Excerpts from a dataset
*** Block opens ***

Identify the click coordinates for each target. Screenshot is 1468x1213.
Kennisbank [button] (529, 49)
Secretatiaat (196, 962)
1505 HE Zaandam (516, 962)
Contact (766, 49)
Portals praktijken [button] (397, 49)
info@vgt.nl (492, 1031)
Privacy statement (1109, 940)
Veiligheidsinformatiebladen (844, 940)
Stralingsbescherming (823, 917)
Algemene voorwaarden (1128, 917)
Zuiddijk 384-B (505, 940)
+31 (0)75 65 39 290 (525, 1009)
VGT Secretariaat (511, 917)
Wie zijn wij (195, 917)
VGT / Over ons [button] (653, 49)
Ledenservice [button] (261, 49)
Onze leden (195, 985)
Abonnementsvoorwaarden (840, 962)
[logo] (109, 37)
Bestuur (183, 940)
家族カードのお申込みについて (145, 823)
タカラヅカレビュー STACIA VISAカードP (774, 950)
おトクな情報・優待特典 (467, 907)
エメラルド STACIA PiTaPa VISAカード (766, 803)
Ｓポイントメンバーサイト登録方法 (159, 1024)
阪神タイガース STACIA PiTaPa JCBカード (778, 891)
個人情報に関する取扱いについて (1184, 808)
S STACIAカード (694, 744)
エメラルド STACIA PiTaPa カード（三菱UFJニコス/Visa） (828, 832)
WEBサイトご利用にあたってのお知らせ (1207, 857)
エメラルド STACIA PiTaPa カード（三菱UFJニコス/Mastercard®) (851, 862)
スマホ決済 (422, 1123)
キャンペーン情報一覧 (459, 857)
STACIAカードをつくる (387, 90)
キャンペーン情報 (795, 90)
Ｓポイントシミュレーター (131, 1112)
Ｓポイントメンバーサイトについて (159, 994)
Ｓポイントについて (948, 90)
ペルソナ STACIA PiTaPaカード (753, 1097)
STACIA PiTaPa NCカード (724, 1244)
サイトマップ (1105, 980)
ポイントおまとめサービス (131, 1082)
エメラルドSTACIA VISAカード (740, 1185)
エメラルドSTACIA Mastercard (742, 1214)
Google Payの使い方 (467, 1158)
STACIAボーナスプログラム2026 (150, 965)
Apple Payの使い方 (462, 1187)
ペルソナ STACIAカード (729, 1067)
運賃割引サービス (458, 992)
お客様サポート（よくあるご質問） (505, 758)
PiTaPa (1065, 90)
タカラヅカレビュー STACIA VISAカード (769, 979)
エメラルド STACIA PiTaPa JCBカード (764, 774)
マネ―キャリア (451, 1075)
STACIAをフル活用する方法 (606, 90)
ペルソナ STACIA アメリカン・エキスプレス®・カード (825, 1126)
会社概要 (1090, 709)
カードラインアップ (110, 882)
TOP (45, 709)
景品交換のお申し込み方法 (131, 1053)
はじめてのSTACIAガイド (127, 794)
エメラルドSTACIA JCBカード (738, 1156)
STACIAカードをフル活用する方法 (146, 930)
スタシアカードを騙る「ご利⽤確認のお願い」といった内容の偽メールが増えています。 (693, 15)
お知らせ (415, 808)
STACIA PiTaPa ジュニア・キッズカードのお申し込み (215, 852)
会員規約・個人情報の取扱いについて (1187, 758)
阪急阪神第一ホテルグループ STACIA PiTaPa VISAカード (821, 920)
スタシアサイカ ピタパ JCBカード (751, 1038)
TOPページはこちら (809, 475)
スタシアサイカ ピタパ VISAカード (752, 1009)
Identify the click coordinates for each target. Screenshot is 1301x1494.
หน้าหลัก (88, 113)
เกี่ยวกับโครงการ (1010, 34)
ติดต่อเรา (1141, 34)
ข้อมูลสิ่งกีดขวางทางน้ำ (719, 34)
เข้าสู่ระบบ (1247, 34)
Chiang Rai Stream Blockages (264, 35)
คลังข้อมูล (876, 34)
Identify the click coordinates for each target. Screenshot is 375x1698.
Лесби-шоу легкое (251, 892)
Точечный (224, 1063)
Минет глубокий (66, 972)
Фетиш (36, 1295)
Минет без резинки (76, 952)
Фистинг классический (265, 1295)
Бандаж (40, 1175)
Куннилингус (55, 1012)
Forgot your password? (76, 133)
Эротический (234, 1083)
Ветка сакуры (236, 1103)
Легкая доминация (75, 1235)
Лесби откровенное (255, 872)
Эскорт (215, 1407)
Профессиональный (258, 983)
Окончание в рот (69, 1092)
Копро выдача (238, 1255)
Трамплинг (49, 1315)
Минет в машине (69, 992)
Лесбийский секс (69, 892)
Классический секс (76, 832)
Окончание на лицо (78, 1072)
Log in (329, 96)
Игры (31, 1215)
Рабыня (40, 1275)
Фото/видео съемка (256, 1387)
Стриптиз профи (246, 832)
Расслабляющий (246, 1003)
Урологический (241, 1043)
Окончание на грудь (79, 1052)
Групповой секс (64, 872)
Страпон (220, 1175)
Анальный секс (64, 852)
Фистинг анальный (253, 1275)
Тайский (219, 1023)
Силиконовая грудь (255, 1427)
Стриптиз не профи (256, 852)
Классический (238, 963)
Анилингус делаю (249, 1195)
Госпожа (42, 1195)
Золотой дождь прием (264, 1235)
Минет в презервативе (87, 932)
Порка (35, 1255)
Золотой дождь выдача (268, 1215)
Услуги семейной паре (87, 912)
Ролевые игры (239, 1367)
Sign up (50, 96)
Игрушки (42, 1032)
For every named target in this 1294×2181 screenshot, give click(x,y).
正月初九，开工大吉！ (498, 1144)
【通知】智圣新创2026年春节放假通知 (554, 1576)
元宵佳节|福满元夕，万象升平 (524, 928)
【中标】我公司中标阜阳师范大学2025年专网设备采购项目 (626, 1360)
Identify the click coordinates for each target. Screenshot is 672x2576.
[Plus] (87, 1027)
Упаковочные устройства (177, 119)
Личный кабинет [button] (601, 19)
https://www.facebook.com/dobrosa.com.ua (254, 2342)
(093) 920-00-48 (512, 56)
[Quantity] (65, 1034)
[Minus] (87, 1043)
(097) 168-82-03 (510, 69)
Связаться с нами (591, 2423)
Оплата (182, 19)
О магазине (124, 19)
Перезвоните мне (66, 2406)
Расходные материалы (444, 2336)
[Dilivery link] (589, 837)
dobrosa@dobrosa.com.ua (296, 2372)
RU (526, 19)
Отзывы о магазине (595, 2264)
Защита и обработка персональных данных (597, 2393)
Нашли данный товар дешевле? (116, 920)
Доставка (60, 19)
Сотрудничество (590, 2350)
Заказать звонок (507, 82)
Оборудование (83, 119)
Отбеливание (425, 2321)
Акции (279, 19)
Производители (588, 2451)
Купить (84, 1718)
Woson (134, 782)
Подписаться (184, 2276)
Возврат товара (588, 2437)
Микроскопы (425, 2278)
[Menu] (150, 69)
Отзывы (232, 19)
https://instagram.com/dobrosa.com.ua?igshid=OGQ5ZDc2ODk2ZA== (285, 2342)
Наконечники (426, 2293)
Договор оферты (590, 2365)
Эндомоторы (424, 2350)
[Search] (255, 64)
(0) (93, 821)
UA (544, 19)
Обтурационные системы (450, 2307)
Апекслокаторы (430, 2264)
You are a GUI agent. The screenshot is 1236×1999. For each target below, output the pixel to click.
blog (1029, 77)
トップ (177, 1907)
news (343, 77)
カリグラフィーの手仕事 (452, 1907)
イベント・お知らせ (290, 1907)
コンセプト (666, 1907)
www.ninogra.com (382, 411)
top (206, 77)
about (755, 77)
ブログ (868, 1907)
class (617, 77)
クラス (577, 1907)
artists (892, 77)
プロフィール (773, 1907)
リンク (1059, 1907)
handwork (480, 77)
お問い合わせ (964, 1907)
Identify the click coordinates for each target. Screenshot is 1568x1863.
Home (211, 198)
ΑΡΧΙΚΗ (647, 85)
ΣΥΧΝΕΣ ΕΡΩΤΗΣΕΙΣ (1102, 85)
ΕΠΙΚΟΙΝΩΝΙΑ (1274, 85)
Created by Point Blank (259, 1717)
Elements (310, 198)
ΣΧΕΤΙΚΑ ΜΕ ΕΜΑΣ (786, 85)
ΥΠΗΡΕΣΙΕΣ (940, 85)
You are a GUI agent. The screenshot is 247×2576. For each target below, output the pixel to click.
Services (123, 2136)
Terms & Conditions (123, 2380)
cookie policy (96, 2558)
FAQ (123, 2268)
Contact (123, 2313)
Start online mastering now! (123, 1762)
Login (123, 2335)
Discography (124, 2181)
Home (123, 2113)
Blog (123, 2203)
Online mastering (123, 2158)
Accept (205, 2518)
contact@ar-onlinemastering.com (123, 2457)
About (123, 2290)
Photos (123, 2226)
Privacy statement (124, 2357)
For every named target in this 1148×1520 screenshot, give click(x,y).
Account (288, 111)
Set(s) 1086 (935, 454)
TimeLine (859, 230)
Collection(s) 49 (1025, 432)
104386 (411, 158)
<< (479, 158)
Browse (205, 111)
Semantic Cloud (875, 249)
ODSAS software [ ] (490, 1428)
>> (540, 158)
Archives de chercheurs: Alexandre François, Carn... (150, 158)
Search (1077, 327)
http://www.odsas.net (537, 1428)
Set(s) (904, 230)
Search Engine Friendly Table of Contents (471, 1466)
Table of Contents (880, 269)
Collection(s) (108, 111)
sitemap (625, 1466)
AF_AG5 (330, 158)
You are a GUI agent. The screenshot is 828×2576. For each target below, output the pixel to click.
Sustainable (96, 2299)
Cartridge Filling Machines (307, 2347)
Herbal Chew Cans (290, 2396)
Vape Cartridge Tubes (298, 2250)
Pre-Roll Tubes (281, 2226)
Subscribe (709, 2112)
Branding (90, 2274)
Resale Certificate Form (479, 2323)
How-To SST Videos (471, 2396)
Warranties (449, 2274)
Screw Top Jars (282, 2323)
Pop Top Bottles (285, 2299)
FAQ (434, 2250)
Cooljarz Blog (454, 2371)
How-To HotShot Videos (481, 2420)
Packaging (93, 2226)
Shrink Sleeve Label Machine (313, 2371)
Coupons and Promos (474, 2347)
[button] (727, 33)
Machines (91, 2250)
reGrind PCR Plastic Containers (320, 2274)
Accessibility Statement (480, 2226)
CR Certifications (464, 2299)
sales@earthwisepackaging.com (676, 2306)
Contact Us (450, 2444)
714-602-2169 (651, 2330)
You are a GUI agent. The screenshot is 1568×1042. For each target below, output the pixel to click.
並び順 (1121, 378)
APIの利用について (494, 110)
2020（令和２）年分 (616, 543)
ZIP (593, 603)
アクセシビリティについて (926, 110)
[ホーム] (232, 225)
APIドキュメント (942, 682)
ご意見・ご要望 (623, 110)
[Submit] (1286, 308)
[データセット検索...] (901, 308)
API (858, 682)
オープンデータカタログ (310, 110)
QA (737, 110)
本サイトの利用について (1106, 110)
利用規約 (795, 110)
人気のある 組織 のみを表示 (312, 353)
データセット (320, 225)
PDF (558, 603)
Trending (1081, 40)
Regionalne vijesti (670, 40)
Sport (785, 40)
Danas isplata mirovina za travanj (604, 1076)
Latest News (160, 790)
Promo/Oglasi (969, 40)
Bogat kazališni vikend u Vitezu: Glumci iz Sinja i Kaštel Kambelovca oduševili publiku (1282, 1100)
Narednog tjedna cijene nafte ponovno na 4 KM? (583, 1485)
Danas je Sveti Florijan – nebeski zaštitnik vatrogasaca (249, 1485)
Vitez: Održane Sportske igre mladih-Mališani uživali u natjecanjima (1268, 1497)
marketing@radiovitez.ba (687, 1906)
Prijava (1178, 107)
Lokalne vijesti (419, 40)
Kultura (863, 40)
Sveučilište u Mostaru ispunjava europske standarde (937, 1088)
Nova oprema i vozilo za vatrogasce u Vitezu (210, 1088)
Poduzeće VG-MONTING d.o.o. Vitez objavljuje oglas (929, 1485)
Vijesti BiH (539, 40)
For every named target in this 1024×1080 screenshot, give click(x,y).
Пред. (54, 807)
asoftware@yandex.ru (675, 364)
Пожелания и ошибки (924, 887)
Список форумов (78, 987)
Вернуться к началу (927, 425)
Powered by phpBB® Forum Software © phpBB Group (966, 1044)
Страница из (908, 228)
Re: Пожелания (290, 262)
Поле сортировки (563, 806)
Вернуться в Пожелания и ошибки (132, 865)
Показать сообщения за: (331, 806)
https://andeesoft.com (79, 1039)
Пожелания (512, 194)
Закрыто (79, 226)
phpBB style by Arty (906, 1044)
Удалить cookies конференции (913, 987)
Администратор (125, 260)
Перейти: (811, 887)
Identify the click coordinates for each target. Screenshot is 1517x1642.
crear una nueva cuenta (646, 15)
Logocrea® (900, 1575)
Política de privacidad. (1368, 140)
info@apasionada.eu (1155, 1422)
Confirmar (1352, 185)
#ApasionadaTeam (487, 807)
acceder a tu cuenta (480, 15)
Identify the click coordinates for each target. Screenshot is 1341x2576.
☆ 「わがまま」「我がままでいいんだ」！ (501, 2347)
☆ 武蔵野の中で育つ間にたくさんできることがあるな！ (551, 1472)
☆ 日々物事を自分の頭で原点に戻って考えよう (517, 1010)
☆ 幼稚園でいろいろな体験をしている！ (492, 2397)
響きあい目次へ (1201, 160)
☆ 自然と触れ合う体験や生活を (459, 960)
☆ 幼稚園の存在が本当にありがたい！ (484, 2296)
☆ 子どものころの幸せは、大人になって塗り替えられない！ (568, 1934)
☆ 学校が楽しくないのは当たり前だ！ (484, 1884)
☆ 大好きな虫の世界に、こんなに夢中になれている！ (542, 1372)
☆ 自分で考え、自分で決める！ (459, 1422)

*** Block closes ***

→ **About this task**
Both end lines included, restate word for word the lines above from the line with "Google Payの使い方 (467, 1158)" to the line with "Силиконовая грудь (255, 1427)", and nothing else.

→ **Answer for the task**
Google Payの使い方 (467, 1158)
STACIAボーナスプログラム2026 (150, 965)
Apple Payの使い方 (462, 1187)
ペルソナ STACIAカード (729, 1067)
運賃割引サービス (458, 992)
お客様サポート（よくあるご質問） (505, 758)
PiTaPa (1065, 90)
タカラヅカレビュー STACIA VISAカード (769, 979)
エメラルド STACIA PiTaPa JCBカード (764, 774)
マネ―キャリア (451, 1075)
STACIAをフル活用する方法 (606, 90)
ペルソナ STACIA アメリカン・エキスプレス®・カード (825, 1126)
会社概要 (1090, 709)
カードラインアップ (110, 882)
TOP (45, 709)
景品交換のお申し込み方法 (131, 1053)
はじめてのSTACIAガイド (127, 794)
エメラルドSTACIA JCBカード (738, 1156)
STACIAカードをフル活用する方法 (146, 930)
スタシアカードを騙る「ご利⽤確認のお願い」といった内容の偽メールが増えています。 (693, 15)
お知らせ (415, 808)
STACIA PiTaPa ジュニア・キッズカードのお申し込み (215, 852)
会員規約・個人情報の取扱いについて (1187, 758)
阪急阪神第一ホテルグループ STACIA PiTaPa VISAカード (821, 920)
スタシアサイカ ピタパ JCBカード (751, 1038)
TOPページはこちら (809, 475)
スタシアサイカ ピタパ VISAカード (752, 1009)
Identify the click coordinates for each target. Screenshot is 1301x1494.
หน้าหลัก (88, 113)
เกี่ยวกับโครงการ (1010, 34)
ติดต่อเรา (1141, 34)
ข้อมูลสิ่งกีดขวางทางน้ำ (719, 34)
เข้าสู่ระบบ (1247, 34)
Chiang Rai Stream Blockages (264, 35)
คลังข้อมูล (876, 34)
Identify the click coordinates for each target. Screenshot is 375x1698.
Лесби-шоу легкое (251, 892)
Точечный (224, 1063)
Минет глубокий (66, 972)
Фетиш (36, 1295)
Минет без резинки (76, 952)
Фистинг классический (265, 1295)
Бандаж (40, 1175)
Куннилингус (55, 1012)
Forgot your password? (76, 133)
Эротический (234, 1083)
Ветка сакуры (236, 1103)
Легкая доминация (75, 1235)
Лесби откровенное (255, 872)
Эскорт (215, 1407)
Профессиональный (258, 983)
Окончание в рот (69, 1092)
Копро выдача (238, 1255)
Трамплинг (49, 1315)
Минет в машине (69, 992)
Лесбийский секс (69, 892)
Классический секс (76, 832)
Окончание на лицо (78, 1072)
Log in (329, 96)
Игры (31, 1215)
Рабыня (40, 1275)
Фото/видео съемка (256, 1387)
Стриптиз профи (246, 832)
Расслабляющий (246, 1003)
Урологический (241, 1043)
Окончание на грудь (79, 1052)
Групповой секс (64, 872)
Страпон (220, 1175)
Анальный секс (64, 852)
Фистинг анальный (253, 1275)
Тайский (219, 1023)
Силиконовая грудь (255, 1427)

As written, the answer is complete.